Supposed carbon activist and truly totally daft, Gregor Robertson of the “Vision” party running Vancouver can’t afford his $5 billion (estimated) subway line taking up to 20 years to reach UBC and needs to lower his expectations to build what we can afford: tram or LRT line taking 20 months to reach UBC. I’m sick of this idiot talking climate change and pretending to be concerned about the environment. He’s not a member of the Green party. I am.
Mayor Gregor Robertson of Vancouver can shut his trap about climate change until he removes the carbon emitting diesel buses running underneath electric trolleybus lines on Broadway in Vancouver. This dork is out globetrotting to talk about carbon emission reductions and he can’t get his act together in Vancouver. He’s a hypocrite and sham.

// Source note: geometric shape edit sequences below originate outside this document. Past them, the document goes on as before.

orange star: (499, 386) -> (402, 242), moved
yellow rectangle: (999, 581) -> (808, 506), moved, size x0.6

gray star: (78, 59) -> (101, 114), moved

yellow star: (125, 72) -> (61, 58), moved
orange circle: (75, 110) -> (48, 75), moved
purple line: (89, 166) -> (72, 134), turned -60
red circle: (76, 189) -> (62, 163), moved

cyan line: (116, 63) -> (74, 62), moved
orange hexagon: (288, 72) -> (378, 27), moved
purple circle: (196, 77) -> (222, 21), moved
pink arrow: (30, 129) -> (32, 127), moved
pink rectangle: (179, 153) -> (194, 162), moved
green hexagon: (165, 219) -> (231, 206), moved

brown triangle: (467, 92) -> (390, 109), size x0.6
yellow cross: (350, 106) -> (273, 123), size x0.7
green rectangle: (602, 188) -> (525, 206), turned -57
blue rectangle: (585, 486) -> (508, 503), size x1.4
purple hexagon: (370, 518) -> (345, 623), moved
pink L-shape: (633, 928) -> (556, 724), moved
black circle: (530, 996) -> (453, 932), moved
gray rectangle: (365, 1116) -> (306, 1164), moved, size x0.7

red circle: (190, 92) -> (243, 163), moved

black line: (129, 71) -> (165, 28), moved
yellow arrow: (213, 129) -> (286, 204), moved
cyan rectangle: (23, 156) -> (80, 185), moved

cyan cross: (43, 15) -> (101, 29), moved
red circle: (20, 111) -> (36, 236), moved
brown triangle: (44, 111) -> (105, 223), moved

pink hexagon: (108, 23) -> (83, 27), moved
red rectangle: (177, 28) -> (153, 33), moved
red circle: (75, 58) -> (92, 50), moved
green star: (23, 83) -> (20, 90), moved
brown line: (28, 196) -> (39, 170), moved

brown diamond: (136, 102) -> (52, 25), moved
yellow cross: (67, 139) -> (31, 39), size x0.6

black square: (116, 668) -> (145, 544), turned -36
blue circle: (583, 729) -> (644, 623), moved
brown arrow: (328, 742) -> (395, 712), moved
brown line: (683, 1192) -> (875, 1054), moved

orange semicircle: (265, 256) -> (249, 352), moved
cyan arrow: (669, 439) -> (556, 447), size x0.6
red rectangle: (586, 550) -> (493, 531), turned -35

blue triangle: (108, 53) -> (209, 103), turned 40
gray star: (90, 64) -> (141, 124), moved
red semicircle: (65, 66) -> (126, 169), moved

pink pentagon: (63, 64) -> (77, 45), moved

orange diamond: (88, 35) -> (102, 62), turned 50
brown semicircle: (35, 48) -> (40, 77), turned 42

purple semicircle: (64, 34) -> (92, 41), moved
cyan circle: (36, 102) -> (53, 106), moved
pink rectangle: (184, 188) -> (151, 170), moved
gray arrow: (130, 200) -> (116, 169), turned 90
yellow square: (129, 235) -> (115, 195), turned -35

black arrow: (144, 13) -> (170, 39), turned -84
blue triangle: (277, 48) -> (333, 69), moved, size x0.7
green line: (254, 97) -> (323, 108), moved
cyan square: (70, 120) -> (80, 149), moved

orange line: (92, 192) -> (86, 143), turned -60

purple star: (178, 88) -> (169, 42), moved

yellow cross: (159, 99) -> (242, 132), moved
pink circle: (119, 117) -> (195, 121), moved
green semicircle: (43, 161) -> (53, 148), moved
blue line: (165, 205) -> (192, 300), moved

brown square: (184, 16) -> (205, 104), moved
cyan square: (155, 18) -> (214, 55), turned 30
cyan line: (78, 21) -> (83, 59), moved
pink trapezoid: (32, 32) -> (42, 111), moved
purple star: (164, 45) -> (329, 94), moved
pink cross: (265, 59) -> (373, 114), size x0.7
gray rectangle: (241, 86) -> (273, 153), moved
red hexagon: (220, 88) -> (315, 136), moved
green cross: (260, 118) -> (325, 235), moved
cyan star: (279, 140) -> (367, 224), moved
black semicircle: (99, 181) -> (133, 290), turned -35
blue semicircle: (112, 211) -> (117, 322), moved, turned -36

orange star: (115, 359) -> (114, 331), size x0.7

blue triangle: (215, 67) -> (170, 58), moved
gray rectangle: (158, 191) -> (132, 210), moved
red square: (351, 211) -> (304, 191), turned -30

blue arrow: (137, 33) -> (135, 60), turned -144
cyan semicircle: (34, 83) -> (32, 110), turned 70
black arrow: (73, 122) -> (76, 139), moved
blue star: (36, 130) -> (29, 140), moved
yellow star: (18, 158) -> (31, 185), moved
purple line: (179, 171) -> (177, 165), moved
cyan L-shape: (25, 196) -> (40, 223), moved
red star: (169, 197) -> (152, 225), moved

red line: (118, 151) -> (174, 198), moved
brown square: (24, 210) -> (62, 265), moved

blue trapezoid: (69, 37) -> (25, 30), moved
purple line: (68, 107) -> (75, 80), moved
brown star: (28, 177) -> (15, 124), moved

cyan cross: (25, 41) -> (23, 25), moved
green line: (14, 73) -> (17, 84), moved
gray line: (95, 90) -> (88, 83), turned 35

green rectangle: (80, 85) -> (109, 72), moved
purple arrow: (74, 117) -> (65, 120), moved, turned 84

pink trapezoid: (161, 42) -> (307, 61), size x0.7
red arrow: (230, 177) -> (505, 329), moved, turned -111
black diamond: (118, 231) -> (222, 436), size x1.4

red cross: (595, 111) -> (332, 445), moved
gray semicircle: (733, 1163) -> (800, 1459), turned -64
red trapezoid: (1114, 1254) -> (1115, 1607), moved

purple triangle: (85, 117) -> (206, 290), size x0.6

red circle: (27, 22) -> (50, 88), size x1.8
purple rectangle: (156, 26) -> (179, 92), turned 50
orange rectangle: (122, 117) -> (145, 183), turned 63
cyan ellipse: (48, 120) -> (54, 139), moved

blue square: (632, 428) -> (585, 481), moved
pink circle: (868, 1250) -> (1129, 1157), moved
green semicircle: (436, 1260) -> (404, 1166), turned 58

http://www.cbc.ca/news/politics/trudeau-first-ministers-meet-climate-change-1.3331290
Really though, I’m not necessarily in favour of more federal spending for public transit which is really the responsibility of municipalities. Personally, I’d rather see federal spending go towards, shipbuilding for the Canadian Navy and airplanes for the Canadian Air Force as well as to universities and health care.